Des cuves de macération sur lesquelles sont braquées des caméras reliées à l'Internet: quelque part dans le monde, devant son écran, un client est en train de surveiller l'élaboration de son propre crû.

Des cuves de macération sur lesquelles sont braquées des caméras reliées à l'Internet: quelque part dans le monde, devant son écran, un client est en train de surveiller l'élaboration de son propre crû.

la scène se déroule à San Francisco (Californie, ouest), au sud de la Napa Valley, connue pour ses cépages, et au nord de la Silicon Valley, épicentre de la révolution informatique de ces 30 dernières années. L'entreprise Crushpad, une «jeune pousse» montée par un entrepreneur informatique, marie les deux.

Dans des entrepôts, anciennement occupés par une usine de mayonnaise, une chambre froide recèle des baquets de raisins écrasés. Dans une pièce voisine, une décoction semblable a commencé à fermenter.
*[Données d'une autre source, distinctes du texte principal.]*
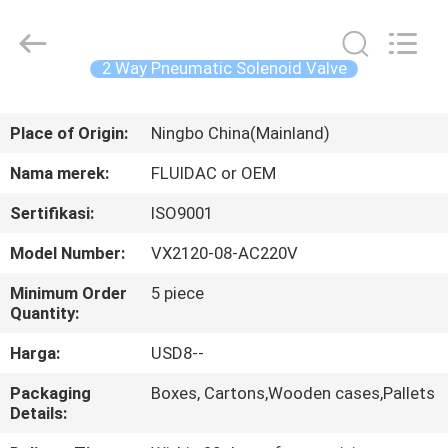
2026
FENGHUA
FLUID
AUTOMATIC
CONTROL
2 Way Pneumatic Solenoid Valve
CO.,LTD.
All
Rights
RUMAH
Reserved.
Place of Origin:
Ningbo China(Mainland)
PRODUK
Nama merek:
FLUIDAC or OEM
Sertifikasi:
ISO9001
VIDEO
Model Number:
VX2120-08-AC220V
TENTANG
Minimum Order
5 piece
Quantity:
KAMI
Harga:
USD8--
TUR
Packaging
Boxes, Cartons,Wooden cases,Pallets
Details:
PABRIK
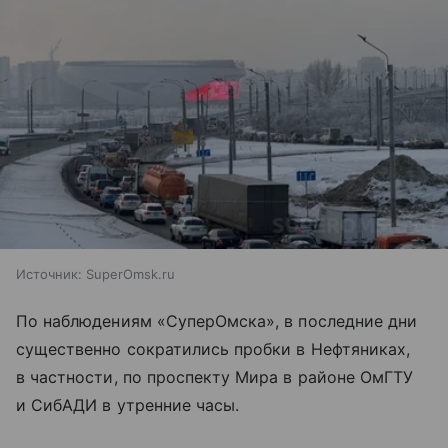
Источник:
SuperOmsk.ru
По наблюдениям «СуперОмска», в последние дни
существенно сократились пробки в Нефтяниках,
в частности, по проспекту Мира в районе ОмГТУ
и СибАДИ в утренние часы.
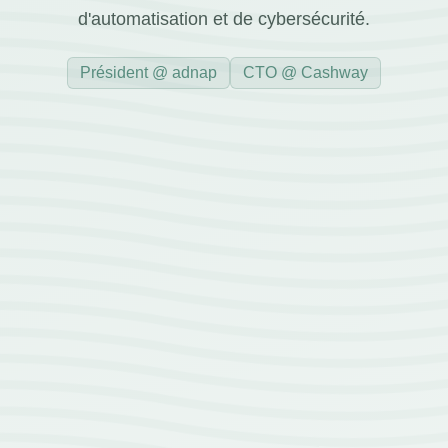
d'automatisation et de cybersécurité.
Président @ adnap
CTO @ Cashway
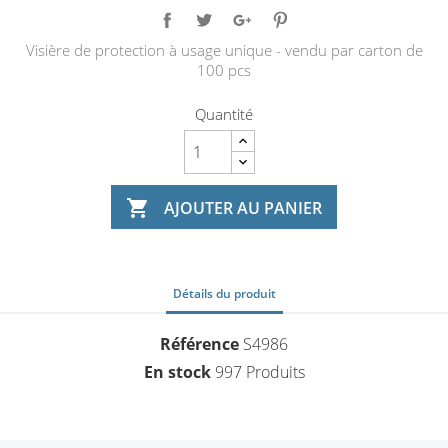
Visière de protection à usage unique - vendu par carton de
100 pcs
Quantité

AJOUTER AU PANIER
Détails du produit
Référence
S4986
En stock
997 Produits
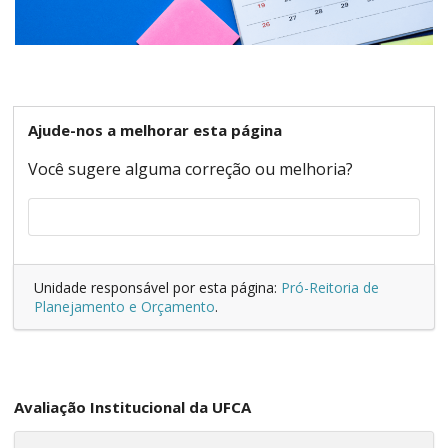
Ajude-nos a melhorar esta página
Você sugere alguma correção ou melhoria?
Unidade responsável por esta página:
Pró-Reitoria de
Planejamento e Orçamento
.
Avaliação Institucional da UFCA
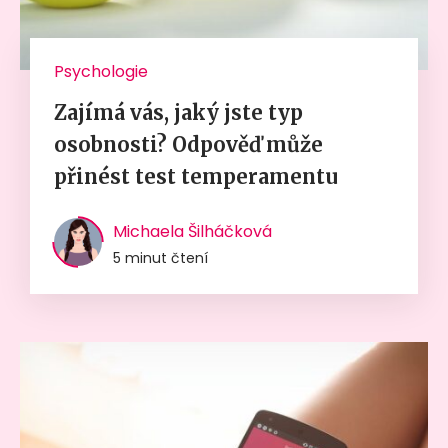
Psychologie
Zajímá vás, jaký jste typ
osobnosti? Odpověď může
přinést test temperamentu
Michaela Šilháčková
5 minut čtení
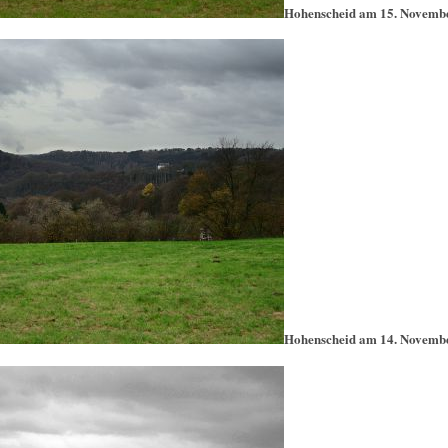
Hohenscheid am 15. Novemb
Hohenscheid am 14. Novemb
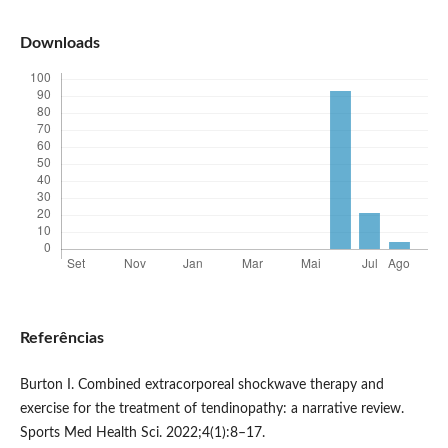
Downloads
Referências
Burton I. Combined extracorporeal shockwave therapy and
exercise for the treatment of tendinopathy: a narrative review.
Sports Med Health Sci. 2022;4(1):8–17.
Plus loin, des fûts de chêne abritent la maturation du breuvage.

Chaque tonneau est soigneusement étiqueté au nom du vigneron amateur qui l'a élaboré devant son ordinateur, avant que les employés de Crushpad ne suivent ses ordres pour assembler un vin unique au monde.

«Je peux conserver mon travail de tous les jours et m'impliquer réellement dans la fabrication de vin», se réjouit Bryan Kane, un responsable commercial d'une entreprise de la Silicon Valley venu inspecter le vin que Crushpad lui a assemblé et qu'il vend lui-même.

Quelque 60% des clients de Crushpad vivent loin de San Francisco et des coteaux du centre de la Californie; son fondateur Michael Brill raconte volontiers qu'un Finlandais regarde rituellement les opérations de l'entreprise devant son écran, un verre de pinot noir à la main.

Un Japonais a même pris des vacances pour venir en personne dans la «cave», qui en est à ses troisièmes vendanges. La première année, Crushpad a produit l'équivalent de 5000 caisses de vin, 10 000 la deuxième, 15 000 cette année.

Lui-même ancien entrepreneur informatique, M. Brill espère atteindre l'objectif de 25 000 caisses pour 2007, témoin du succès de Crushpad qu'il avait lancée à la faveur d'un congé sabbatique.

La formule a séduit des passionnés du vin qui n'avaient ni le temps ni les moyens de s'installer dans une propriété viticole. Mais le modèle économique paraît aussi avantageux: la bouteille revient à entre 17 et 32 dollars, pour des assemblages des cépages parmi les plus prestigieux de Napa ou de Sonoma vendus normalement le double ou le triple.

Crushpad a également tiré avantage du «Web 2.0», qui transforme l'Internet en communauté de coopération. Le site de l'entreprise propose à ses clients une base de données de connaissances sur le monde du vin sur le modèle de l'encyclopédie en ligne «Wikipedia», des «podcasts» (vidéos personnelles en ligne), etc.

M. Brill estime être à la pointe d'une évolution spectaculaire du monde du vin. «Il existe des millions de personnes qui, si elles pouvaient participer à l'élaboration de leur propre vin, le feraient», assure-t-il.

«Imaginez qu'il n'existe aucun autre restaurant que les McDonald's et que les gens ne fassent pas la cuisine chez eux. C'est plus ou moins ce à quoi ressemble le secteur vinicole aujourd'hui», plaide-t-il.